Zoe talks about her relationship with her grandad and how Parkinson’s affected both their lives.
“Will you stop shaking,” my grandad says, as he stares at his hand while trying to steady the tremoring palm on his armchair. I hadn’t even noticed his hand was shaking at all.
When visiting my grandad as a child he would either be typing away on his computer, painting, or fixing some electrical device. My grandad is the most intelligent person I know. He worked in the RAF in his late teens, then went on to work for electrical companies fixing machines and technical equipment.
Every time I went round to see him, various electric paraphernalia would be lined up the stairs ‒ you would have to dodge at least a TV sitting on the floor before you made it into the living room.
He was diagnosed with Parkinson’s over 10 years ago, when I was 12 years old. Grandad just seemed a bit slower than usual and he had a slight tremor in his left hand. It remained like this for a few years. As time went on, the tremor got worse and rather than a slight wobble, his hand would shake significantly.
Other than the tremor, I never really noticed any other symptoms. Yes, my grandad was walking slowly and was a little off balance, but no more than any other man his age (he was in his late 70s at this point).
Getting harder to witness
As I grew older and time went on, it became harder for me to witness the effects of the condition. The tremor now affected both hands and he became progressively less mobile. I specifically remember one day my grandad was holding his prescription at the chemist and his hand was shaking so violently the paper was rustling loudly, drawing attention to him. I saw the stress on my grandad’s face having no control over over it.
I have researched and studied things about the condition at university to help me understand things more, particularly on the problems it causes with communication and speech.
Since living in a care home and with the support of professionals, my grandad’s movement has improved. I think this is because he has been so determined to walk again. When I visited and saw him get up and walk towards me, it made my heart fill with pride. I was able to give him a proper hug for the first time in years.
I don’t care that my Grandad has Parkinson’s. It shouldn’t define you.
Defining my grandad
For me the hardest part of my grandad having Parkinson’s isn’t to do with the condition itself. I can cope with the fact that he gets a bit forgetful, or that he can’t really walk very far. But I do find it hard to see him no longer able to do the things he loves. I try and find ways to help him stay engaged. He can no longer paint but he can listen to the radio, which reminds him of his days working in the RAF, which he loved.
But the thing I find most upsetting it that my grandad is embarrassed of his Parkinson’s.
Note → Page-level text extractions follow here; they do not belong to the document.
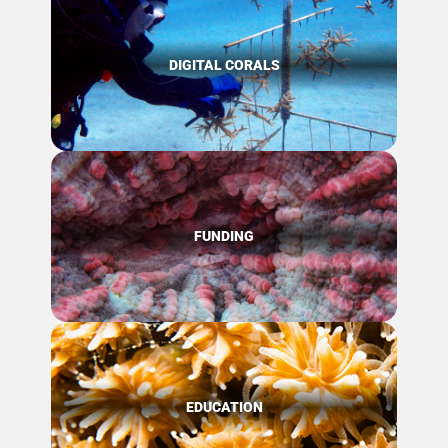
DIGITAL CORALS
FUNDING
EDUCATION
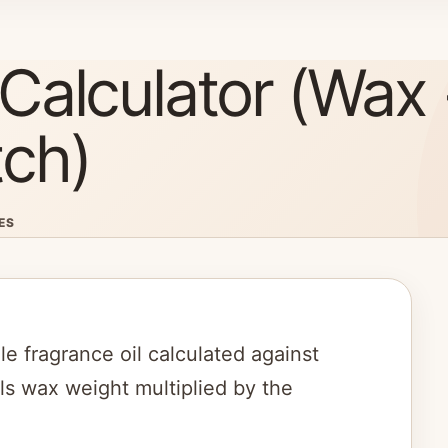
Calculator (Wax
ch)
ES
e fragrance oil calculated against
ls wax weight multiplied by the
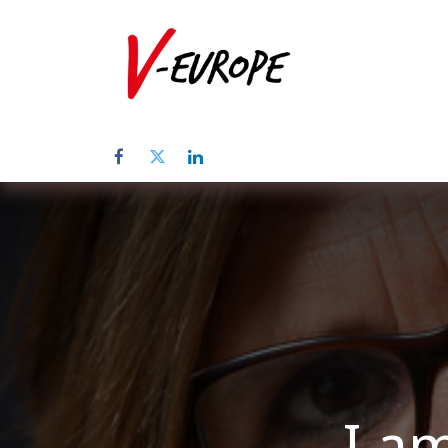
Home
Abo
I am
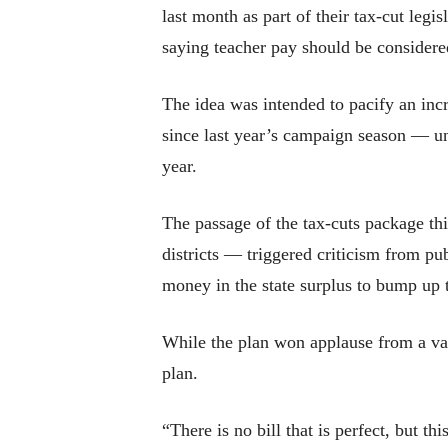
last month as part of their tax-cut leg
saying teacher pay should be considered
The idea was intended to pacify an in
since last year’s campaign season — un
year.
The passage of the tax-cuts package t
districts — triggered criticism from p
money in the state surplus to bump up t
While the plan won applause from a var
plan.
“There is no bill that is perfect, but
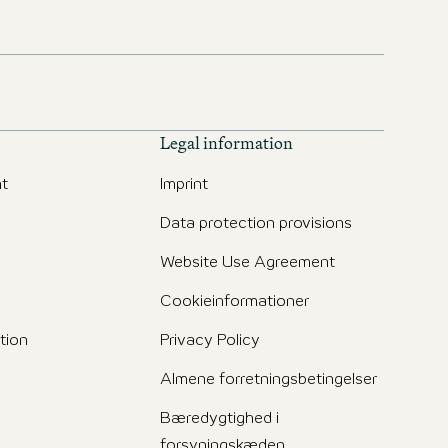
Legal information
t
Imprint
Data protection provisions
Website Use Agreement
Cookieinformationer
tion
Privacy Policy
Almene forretningsbetingelser
Bæredygtighed i
forsyningskæden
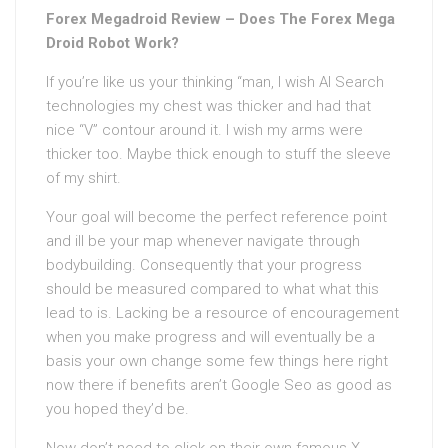
Forex Megadroid Review – Does The Forex Mega
Droid Robot Work?
If you’re like us your thinking “man, I wish AI Search
technologies my chest was thicker and had that
nice “V” contour around it. I wish my arms were
thicker too. Maybe thick enough to stuff the sleeve
of my shirt.
Your goal will become the perfect reference point
and ill be your map whenever navigate through
bodybuilding. Consequently that your progress
should be measured compared to what what this
lead to is. Lacking be a resource of encouragement
when you make progress and will eventually be a
basis your own change some few things here right
now there if benefits aren’t Google Seo as good as
you hoped they’d be.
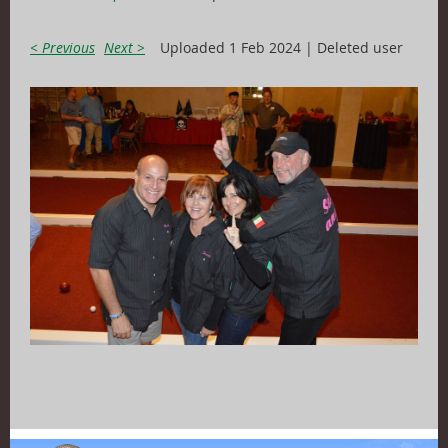
< Previous
Next >
Uploaded 1 Feb 2024 |
Deleted user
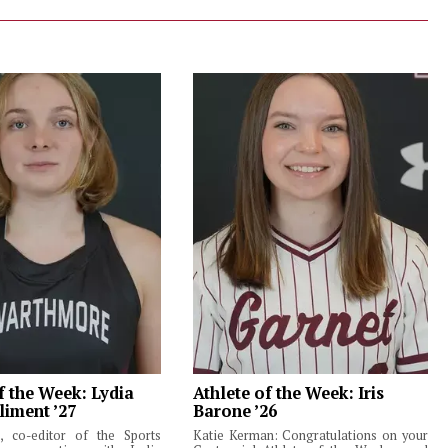
f the Week: Lydia
Athlete of the Week: Iris
liment ’27
Barone ’26
 co-editor of the Sports
Katie Kerman: Congratulations on your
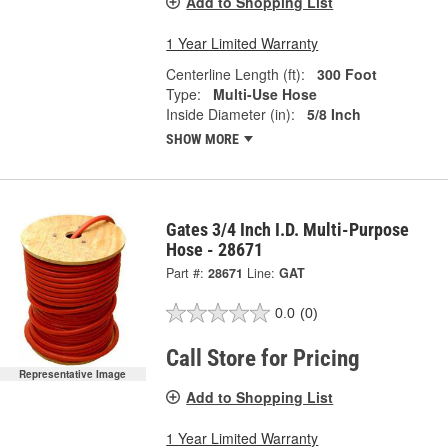
Add to Shopping List
1 Year Limited Warranty
Centerline Length (ft):
300 Foot
Type:
Multi-Use Hose
Inside Diameter (in):
5/8 Inch
SHOW MORE
Gates 3/4 Inch I.D. Multi-Purpose
Hose - 28671
Part #:
28671
Line:
GAT
0.0
(0)
Call Store for Pricing
Representative Image
Add to Shopping List
1 Year Limited Warranty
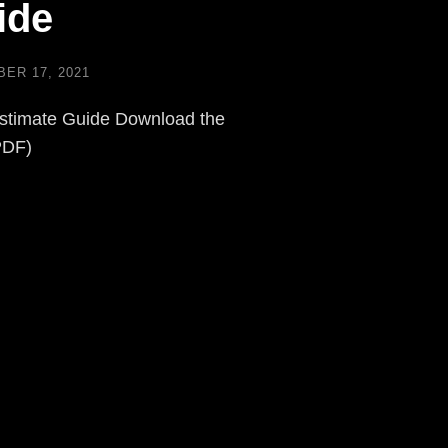
ide
ER 17, 2021
stimate Guide Download the
PDF)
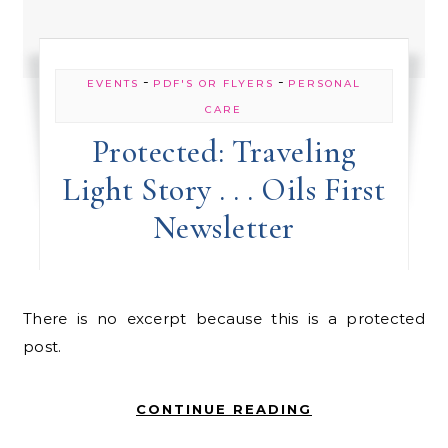
-
-
EVENTS
PDF'S OR FLYERS
PERSONAL
CARE
Protected: Traveling
Light Story . . . Oils First
Newsletter
There is no excerpt because this is a protected
post.
CONTINUE READING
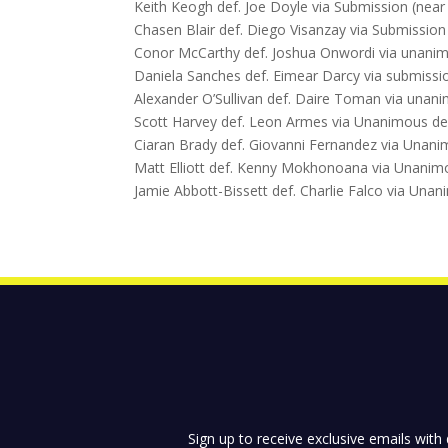
Keith Keogh def. Joe Doyle via Submission (near
Chasen Blair def. Diego Visanzay via Submission
Conor McCarthy def. Joshua Onwordi via unanimo
Daniela Sanches def. Eimear Darcy via submissio
Alexander O’Sullivan def. Daire Toman via unani
Scott Harvey def. Leon Armes via Unanimous deci
Ciaran Brady def. Giovanni Fernandez via Unanim
Matt Elliott def. Kenny Mokhonoana via Unanimou
Jamie Abbott-Bissett def. Charlie Falco via Unan
Sign up to receive exclusive emails with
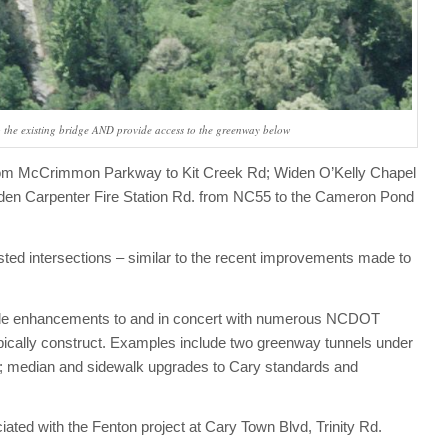
to the existing bridge AND provide access to the greenway below
 from McCrimmon Parkway to Kit Creek Rd; Widen O’Kelly Chapel
den Carpenter Fire Station Rd. from NC55 to the Cameron Pond
ested intersections – similar to the recent improvements made to
lude enhancements to and in concert with numerous NCDOT
cally construct. Examples include two greenway tunnels under
es; median and sidewalk upgrades to Cary standards and
iated with the Fenton project at Cary Town Blvd, Trinity Rd.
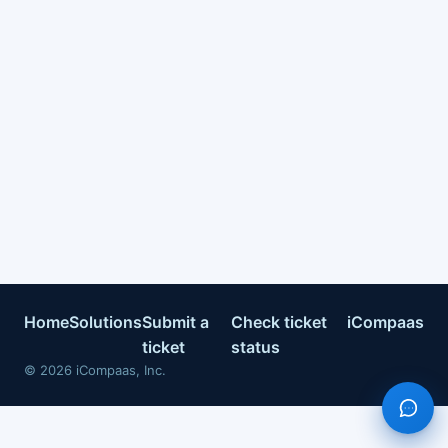
Home
Solutions
Submit a
Check ticket
iCompaas
ticket
status
©
2026
iCompaas, Inc.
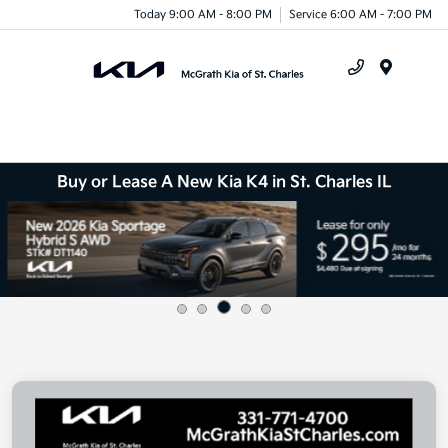
Today 9:00 AM - 8:00 PM
Service 6:00 AM - 7:00 PM
Menu
Buy or Lease A New Kia K4 in St. Charles IL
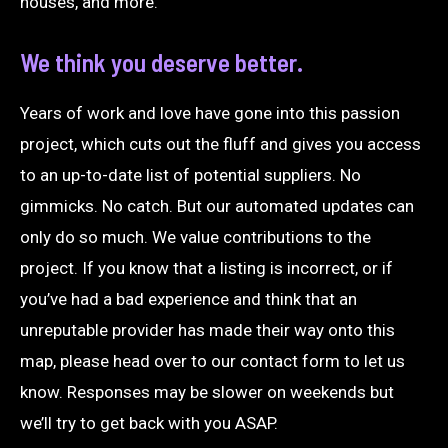
houses, and more.
We think you deserve better.
Years of work and love have gone into this passion
project, which cuts out the fluff and gives you access
to an up-to-date list of potential suppliers. No
gimmicks. No catch. But our automated updates can
only do so much. We value contributions to the
project. If you know that a listing is incorrect, or if
you’ve had a bad experience and think that an
unreputable provider has made their way onto this
map, please head over to our
contact form
to let us
know. Responses may be slower on weekends but
we’ll try to get back with you ASAP.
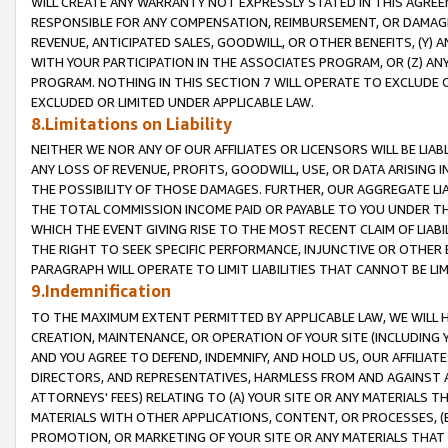
WILL CREATE ANY WARRANTY NOT EXPRESSLY STATED IN THIS AGREEM
RESPONSIBLE FOR ANY COMPENSATION, REIMBURSEMENT, OR DAMAGES
REVENUE, ANTICIPATED SALES, GOODWILL, OR OTHER BENEFITS, (Y
WITH YOUR PARTICIPATION IN THE ASSOCIATES PROGRAM, OR (Z) AN
PROGRAM. NOTHING IN THIS SECTION 7 WILL OPERATE TO EXCLUDE O
EXCLUDED OR LIMITED UNDER APPLICABLE LAW.
8.Limitations on Liability
NEITHER WE NOR ANY OF OUR AFFILIATES OR LICENSORS WILL BE LIAB
ANY LOSS OF REVENUE, PROFITS, GOODWILL, USE, OR DATA ARISING 
THE POSSIBILITY OF THOSE DAMAGES. FURTHER, OUR AGGREGATE LIA
THE TOTAL COMMISSION INCOME PAID OR PAYABLE TO YOU UNDER T
WHICH THE EVENT GIVING RISE TO THE MOST RECENT CLAIM OF LIABI
THE RIGHT TO SEEK SPECIFIC PERFORMANCE, INJUNCTIVE OR OTHER 
PARAGRAPH WILL OPERATE TO LIMIT LIABILITIES THAT CANNOT BE LI
9.Indemnification
TO THE MAXIMUM EXTENT PERMITTED BY APPLICABLE LAW, WE WILL HA
CREATION, MAINTENANCE, OR OPERATION OF YOUR SITE (INCLUDING 
AND YOU AGREE TO DEFEND, INDEMNIFY, AND HOLD US, OUR AFFILIAT
DIRECTORS, AND REPRESENTATIVES, HARMLESS FROM AND AGAINST ALL
ATTORNEYS' FEES) RELATING TO (A) YOUR SITE OR ANY MATERIALS 
MATERIALS WITH OTHER APPLICATIONS, CONTENT, OR PROCESSES, (
PROMOTION, OR MARKETING OF YOUR SITE OR ANY MATERIALS THAT A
I have seen my strong, intelligent and sociable grandad no longer leave the house for fear of how people will look at him.
I don’t care that my grandad has Parkinson’s. It shouldn’t define you – it definitely is not how I define him. His long term memory is intact and whenever I see him I get him to tell me the story of how he met my nan – a story I will never tire of hearing. I will always cherish the stories my grandad had told me, the amazing things he has taught me and the love he has shown me – Parkinson’s will never have an effect on that.